:: PROBLEM REQUIREMENTS ::
Please give the entries again in full and exactly, without any picture.

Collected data
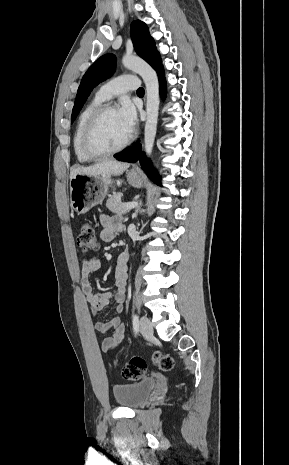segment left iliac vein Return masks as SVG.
<instances>
[{
  "mask_svg": "<svg viewBox=\"0 0 289 465\" xmlns=\"http://www.w3.org/2000/svg\"><path fill=\"white\" fill-rule=\"evenodd\" d=\"M140 331L147 338L153 335L152 324L146 316H142L140 319Z\"/></svg>",
  "mask_w": 289,
  "mask_h": 465,
  "instance_id": "obj_1",
  "label": "left iliac vein"
}]
</instances>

:: REPLY ::
segment left iliac vein Return masks as SVG.
<instances>
[{
  "mask_svg": "<svg viewBox=\"0 0 289 465\" xmlns=\"http://www.w3.org/2000/svg\"><path fill=\"white\" fill-rule=\"evenodd\" d=\"M140 331L147 338L153 335L152 324L146 316H142L140 319Z\"/></svg>",
  "mask_w": 289,
  "mask_h": 465,
  "instance_id": "obj_1",
  "label": "left iliac vein"
}]
</instances>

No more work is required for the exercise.